Solved: Problem in running Vertex AI Pipelines

kanavdua · 01-02-2024 11:37 PM

I created a basic pipeline run using managed notebooks as well as instances in workbench. But my basic pipeline couldn't even run with error quoting -

The DAG failed because some tasks failed. The failed tasks are: [concat].; Job (project_id = practice-training, job_id = 7480518563480993792) is failed due to the above error.; Failed to handle the job: {project_number = 385236764312, job_id = 7480518563480993792}.

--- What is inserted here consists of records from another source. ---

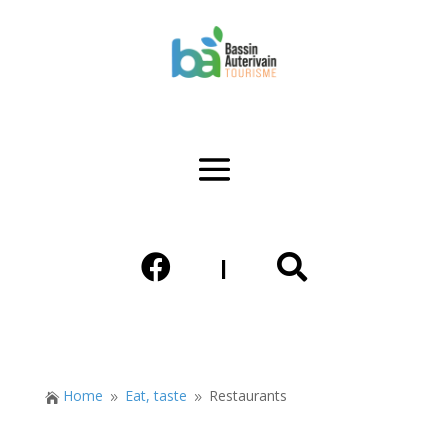


|
Home
Eat, taste
Restaurants

9
9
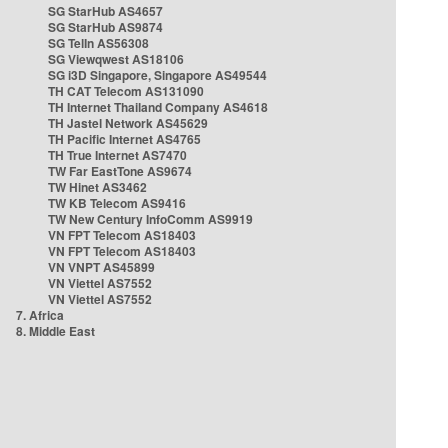
SG StarHub AS4657
SG StarHub AS9874
SG TelIn AS56308
SG Viewqwest AS18106
SG i3D Singapore, Singapore AS49544
TH CAT Telecom AS131090
TH Internet Thailand Company AS4618
TH Jastel Network AS45629
TH Pacific Internet AS4765
TH True Internet AS7470
TW Far EastTone AS9674
TW Hinet AS3462
TW KB Telecom AS9416
TW New Century InfoComm AS9919
VN FPT Telecom AS18403
VN FPT Telecom AS18403
VN VNPT AS45899
VN Viettel AS7552
VN Viettel AS7552
7. Africa
8. Middle East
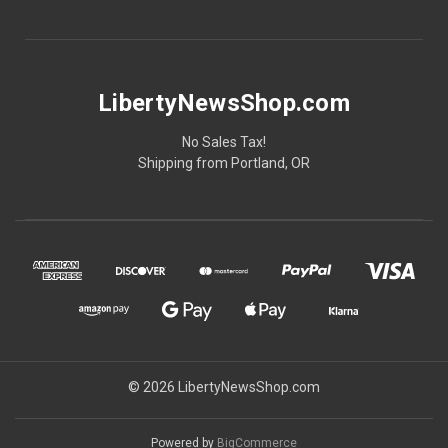
LibertyNewsShop.com
No Sales Tax!
Shipping from Portland, OR
© 2026 LibertyNewsShop.com
Powered by
BigCommerce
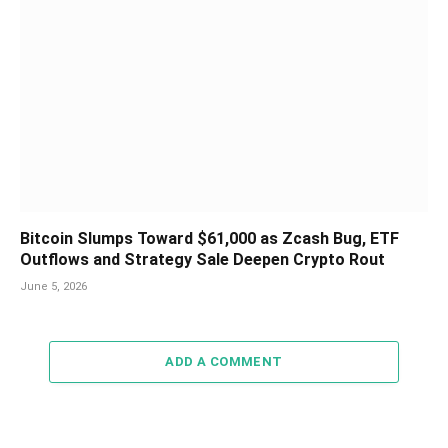
Bitcoin Slumps Toward $61,000 as Zcash Bug, ETF
Outflows and Strategy Sale Deepen Crypto Rout
June 5, 2026
ADD A COMMENT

The error on the node says -

com.google.cloud.ai.platform.common.errors.AiPlatformException: code=RESOURCE_EXHAUSTED, message=The following quota metrics exceed quota limits: aiplatform.googleapis.com/custom_model_training_cpus, cause=null; Failed to create custom job for the task. Task: Project number: 385236764312, Job id: 7480518563480993792, Task id: 6516721854944641024, Task name: concat, Task state: DRIVER_SUCCEEDED, Execution name: projects/385236764312/locations/asia-south1/metadataStores/default/executions/11616092682586157127; Failed to create external task or refresh its state. Task:Project number: 385236764312, Job id: 7480518563480993792, Task id: 6516721854944641024, Task name: concat, Task state: DRIVER_SUCCEEDED, Execution name: projects/385236764312/locations/asia-south1/metadataStores/default/executions/11616092682586157127; Failed to handle the pipeline task. Task: Project number: 385236764312, Job id: 7480518563480993792, Task id: 6516721854944641024, Task name: concat, Task state: DRIVER_SUCCEEDED, Execution name: projects/385236764312/locations/asia-south1/metadataStores/default/executions/11616092682586157127

Whereas it is just a 2 line component performing simple string concatenation.

Please help and I am not working in any organsiation that i can take Google Support nor can I afford it. Please help.

My Code -

!pip install google-cloud-aiplatform==1.37.0 --upgrade

!pip install google-cloud-pipeline-components==2.6.0 --upgrade

!pip install kfp==2.4.0 --upgrade

import kfp

from typing import NamedTuple

from kfp.dsl import pipeline

from kfp.dsl import component

from kfp import compiler

from google.cloud import aiplatform

PROJECT_ID = "practice-training"
PIPELINE_ROOT = "gs://vertexai-test-bucket-1234"
aiplatform.init(project = PROJECT_ID, location ='asia-south1')

# Create components
@component(base_image='python:3.12')
def concat(a: str, b:str)->str:
#logging.info(f"Concatenating '{a}' and '{b}' resulted in: '{a+b}'")
return a+b

# compiler.Compiler().compile(concat, "concat.yaml")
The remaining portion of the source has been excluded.